The book: As a political scientist who has spent a portion of his career in government, Joseph Nye ’58 offers a personal account of his journey in his new book A Life in the American Century (Polity Press).  Reflecting on “the American Century” — a period where the US has enjoyed unrivalled power — Nye uses his own story during this period to understand American power and the ways it shaped policy on key issues including nuclear proliferation and East Asian security. A leader on the evolution of American power and world affairs, Nye recounts the triumphs and challenges the U.S. has faced throughout the last 100 years. He concludes the book with a sense of guarded optimism for the future of America. 
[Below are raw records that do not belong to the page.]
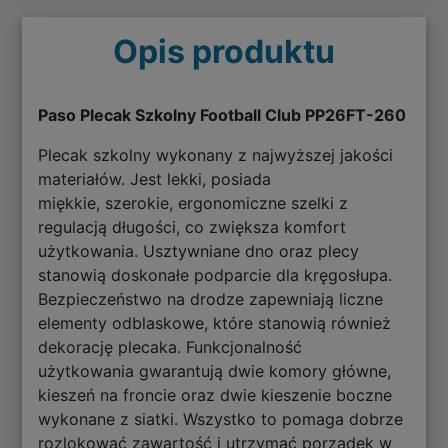
Opis produktu
Paso Plecak Szkolny Football Club PP26FT-260
Plecak szkolny wykonany z najwyższej jakości
materiałów. Jest lekki, posiada
miękkie, szerokie, ergonomiczne szelki z
regulacją długości, co zwiększa komfort
użytkowania. Usztywniane dno oraz plecy
stanowią doskonałe podparcie dla kręgosłupa.
Bezpieczeństwo na drodze zapewniają liczne
elementy odblaskowe, które stanowią również
dekorację plecaka. Funkcjonalność
użytkowania gwarantują dwie komory główne,
kieszeń na froncie oraz dwie kieszenie boczne
wykonane z siatki. Wszystko to pomaga dobrze
rozlokować zawartość i utrzymać porządek w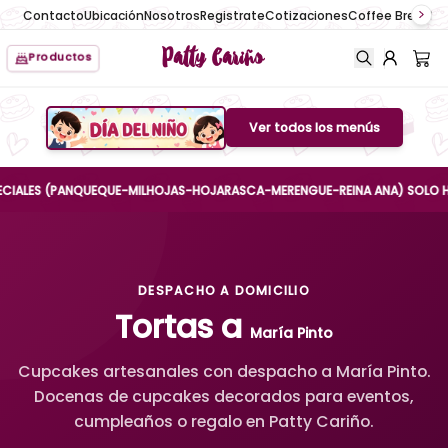
Contacto
Ubicación
Nosotros
Registrate
Cotizaciones
Coffee Break
No
Patty Cariño
Productos
Ver todos los menús
Boton de menu
ES (PANQUEQUE-MILHOJAS-HOJARASCA-MERENGUE-REINA ANA) SOLO HASTA EL
DESPACHO A DOMICILIO
Tortas a
María Pinto
Cupcakes artesanales con despacho a María Pinto.
Docenas de cupcakes decorados para eventos,
cumpleaños o regalo en Patty Cariño.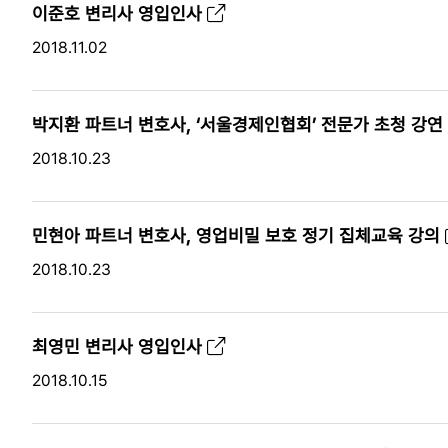
이준호 변리사 영입인사
2018.11.02
박지환 파트너 변호사, ‘서울경제인협회’ 전문가 초청 강연
2018.10.23
민현아 파트너 변호사, 영업비밀 보호 정기 집체교육 강의
2018.10.23
최영민 변리사 영입인사
2018.10.15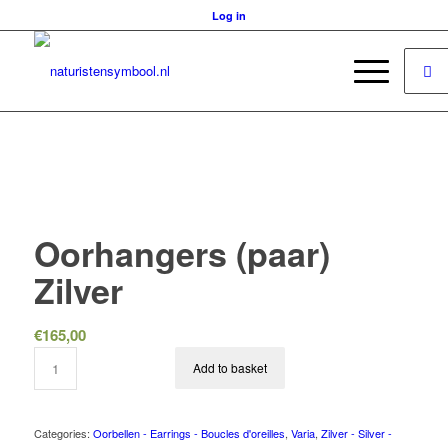
Log in
Oorhangers (paar)
Zilver
€
165,00
Add to basket
Categories:
Oorbellen - Earrings - Boucles d'oreilles
,
Varia
,
Zilver - Silver -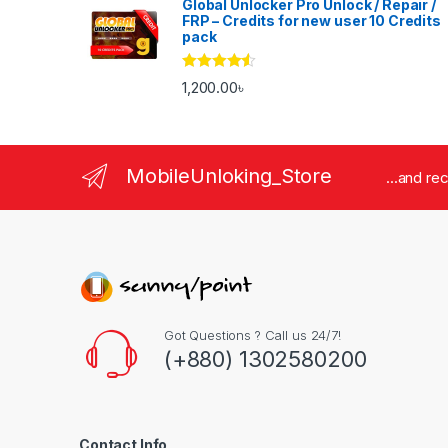
Global Unlocker Pro Unlock / Repair /
FRP – Credits for new user 10 Credits
pack
Rated
4.33
1,200.00
৳
out of 5
MobileUnloking_Store
...and re
Got Questions ? Call us 24/7!
(+880) 1302580200
Contact Info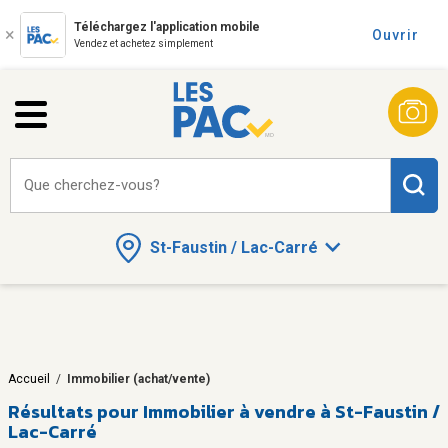
Téléchargez l'application mobile
Ouvrir
Vendez et achetez simplement
Que cherchez-vous?
St-Faustin / Lac-Carré
Accueil
/
Immobilier (achat/vente)
Résultats pour
Immobilier à vendre à St-Faustin /
Lac-Carré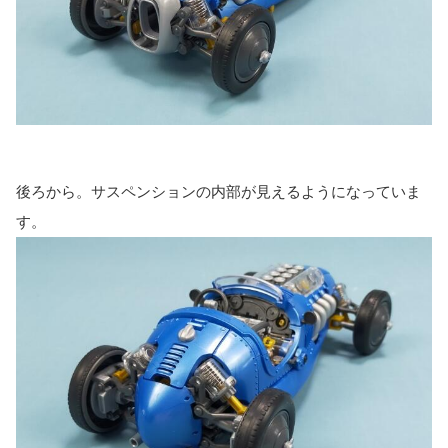
後ろから。サスペンションの内部が見えるようになっていま
す。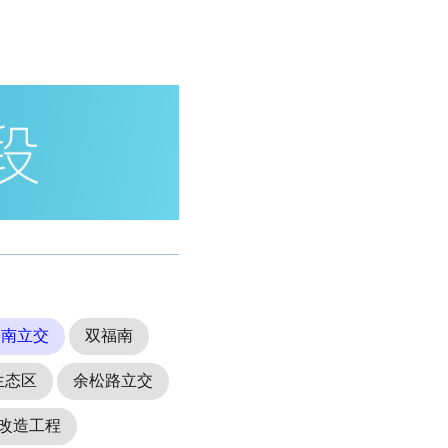
桥南立交
双福南
生态区
余松路立交
改造工程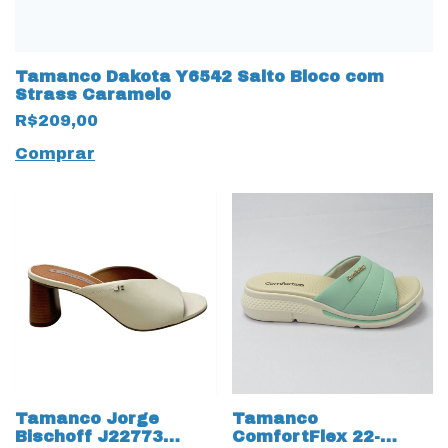
Tamanco Dakota Y6542 Salto Bloco com
Strass Caramelo
R$209,00
Comprar
Tamanco Jorge
Tamanco
Bischoff J22773
ComfortFlex 22-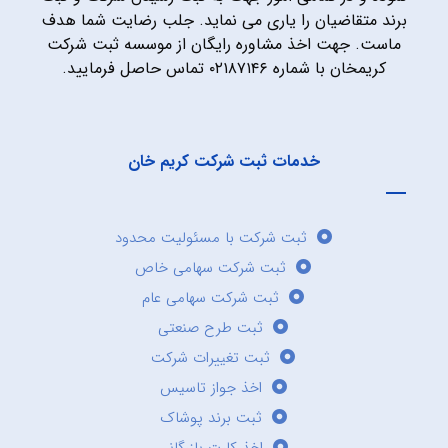
برند متقاضیان را یاری می نماید. جلب رضایت شما هدف
ماست. جهت اخذ مشاوره رایگان از موسسه ثبت شرکت
کریمخان با شماره ۰۲۱۸۷۱۴۶ تماس حاصل فرمایید.
خدمات ثبت شرکت کریم خان
ثبت شرکت با مسئولیت محدود
ثبت شرکت سهامی خاص
ثبت شرکت سهامی عام
ثبت طرح صنعتی
ثبت تغییرات شرکت
اخذ جواز تاسیس
ثبت برند پوشاک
The author: Joseph Nye ’58 is a world-renowned authority on American power in the modern era. His books on the matter include Soft Power, Is The American Century Over?, and The Future of Power. Nye served as assistant secretary of defense for International Security Affairs, chair of the National Intelligence Council, and a deputy under secretary of state. He’s also the University Distinguished Service Professor emeritus and former dean of Harvard’s Kennedy School of Government. 

Excerpt:

Because the local hospital was overstretched as a result of a flu epidemic, I was born at home in South Orange, New Jersey, a leafy suburb of New York. Every day, my father took the train to Hoboken and a ferry boat across the Hudson to Wall Street where he was a junior partner in Freeman and Company, a bond trading firm started by distant cousins and neighbors from the Kennebec valley in Maine. He had started as a messenger boy at age 15 when his family ran out of money at the end of World War I. He never graduated from high school or college, but over the years filled in with evening classes at New York University (NYU). While he was proud when I earned a doctorate from Harvard in 1964, he loved to tease me about how long it took me to get educated. When I later became dean of Harvard’s Kennedy School of Government, I donated a tree in his memory in the school’s courtyard. My father and I were close, and I was very proud of him. He had an enormous influence on me, but there was always a bit of tension related to competition and independence.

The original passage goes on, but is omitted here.